Caetano Veloso diz que é um subintelectual de miolo mole, como foi classificado há muitos anos por José Guilherme Merquior. Mas a gente sabe que não é verdade. O que ele não tem é o método, a organização que o mundo acadêmico impõe a Fernando Haddad. Para entrevistar Haddad, Caetano não quis que a conversa fosse marcada pelo improviso. Preparou um roteiro de perguntas e fez questão de segui-lo.

Ainda não li o livro de Haddad e, se tivesse lido, não me atreveria a discuti-lo. Da entrevista, vou destacar algo. Caetano – e não só ele – fala sempre sobre a necessidade que o Brasil tem de fazer uma segunda abolição. A essa necessidade, Haddad acrescenta outra: o Brasil precisa de uma republicanização. Nova abolição e republicanização, temas que estão numa conversa de tom acadêmico, mas que apontam para as nossas práticas políticas.

Outro aspecto da entrevista que chamou a minha atenção. Quando Caetano pergunta sobre o peso que o livro pode ter no atual cenário político brasileiro, Haddad dá uma resposta que pode surpreender por vir de um homem de esquerda, ainda mais de um político. Ele diz que a esquerda está teoricamente desarmada para enfrentar os problemas que estão colocados pelo mundo contemporâneo.

Cito ainda, da entrevista, o instante em que Haddad fala sobre o seu encontro com Noam Chomsky, durante a campanha de 2018, e o quanto esse encontro foi importante na concepção do livro. Destaco também a síntese que, segundo Haddad, Caetano faz do que está em jogo, ao pinçar, do texto, dois neologismos – alienizar e revoluir –  que resumem a proposta de dialetizar a antropologia.

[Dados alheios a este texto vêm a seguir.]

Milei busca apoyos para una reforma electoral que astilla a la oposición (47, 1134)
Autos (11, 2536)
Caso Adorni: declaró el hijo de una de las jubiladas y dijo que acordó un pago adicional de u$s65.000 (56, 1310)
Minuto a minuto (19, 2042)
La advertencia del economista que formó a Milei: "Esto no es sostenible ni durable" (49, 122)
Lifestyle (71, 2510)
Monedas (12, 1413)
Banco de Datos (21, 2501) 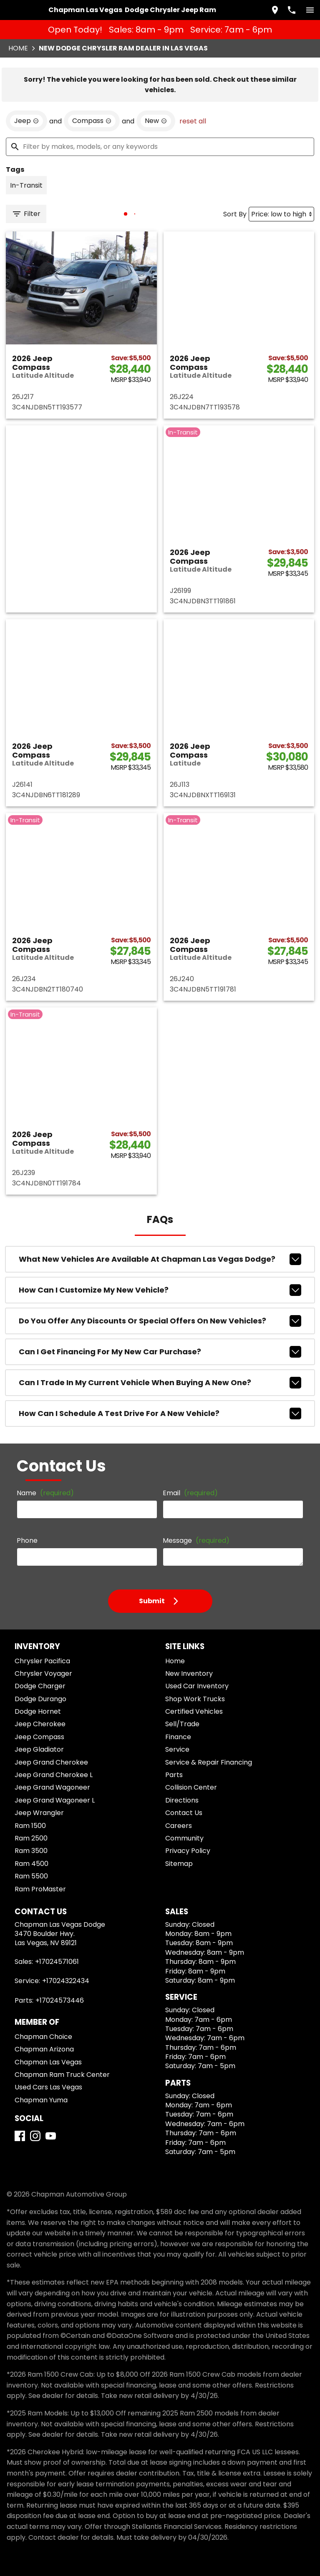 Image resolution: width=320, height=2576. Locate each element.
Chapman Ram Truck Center (62, 2074)
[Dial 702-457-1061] (291, 10)
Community (184, 1838)
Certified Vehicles (194, 1711)
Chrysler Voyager (43, 1673)
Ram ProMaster (40, 1889)
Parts (174, 1775)
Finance (178, 1737)
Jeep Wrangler (39, 1813)
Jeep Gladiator (39, 1749)
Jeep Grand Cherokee (51, 1762)
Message (196, 1540)
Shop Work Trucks (195, 1699)
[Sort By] (281, 214)
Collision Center (191, 1787)
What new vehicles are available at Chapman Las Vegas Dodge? (160, 1259)
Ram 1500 (30, 1825)
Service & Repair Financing (208, 1762)
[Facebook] (20, 2136)
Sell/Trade (182, 1724)
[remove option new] (156, 121)
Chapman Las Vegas (48, 2062)
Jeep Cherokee (40, 1724)
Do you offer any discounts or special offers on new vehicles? (160, 1321)
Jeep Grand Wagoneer (52, 1787)
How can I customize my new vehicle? (160, 1290)
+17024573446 (59, 2000)
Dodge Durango (40, 1699)
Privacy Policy (187, 1850)
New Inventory (189, 1673)
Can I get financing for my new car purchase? (160, 1352)
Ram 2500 (31, 1838)
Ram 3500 (31, 1850)
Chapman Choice (43, 2036)
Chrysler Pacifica (42, 1661)
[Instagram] (35, 2136)
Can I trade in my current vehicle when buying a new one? (160, 1382)
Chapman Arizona (44, 2049)
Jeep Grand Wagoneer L (55, 1800)
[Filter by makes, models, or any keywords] (160, 147)
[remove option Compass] (92, 121)
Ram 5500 (31, 1876)
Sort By (235, 214)
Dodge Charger (40, 1686)
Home (18, 48)
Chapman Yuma (41, 2100)
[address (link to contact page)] (275, 10)
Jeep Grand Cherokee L (54, 1775)
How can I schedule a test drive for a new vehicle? (160, 1413)
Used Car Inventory (197, 1686)
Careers (178, 1825)
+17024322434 (65, 1981)
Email (190, 1493)
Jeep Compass (39, 1737)
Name (45, 1493)
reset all (192, 121)
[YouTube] (51, 2136)
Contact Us (183, 1813)
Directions (182, 1800)
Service (177, 1749)
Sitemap (179, 1863)
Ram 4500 (31, 1863)
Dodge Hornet (38, 1711)
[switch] (310, 10)
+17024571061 (57, 1961)
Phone (27, 1540)
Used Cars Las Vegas (48, 2087)
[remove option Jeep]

Faz tempo que considero Fernando Haddad um dos melhores quadros da política brasileira. Um homem de esquerda com a serenidade e a sabedoria de que tanto a esquerda necessita. Uma pena que não tenha sido eleito em 2018. Os brasileiros trocaram um professor por Jair Bolsonaro. A conversa de Caetano com Haddad deixa muitas questões para a gente pensar. E sugere a leitura do livro.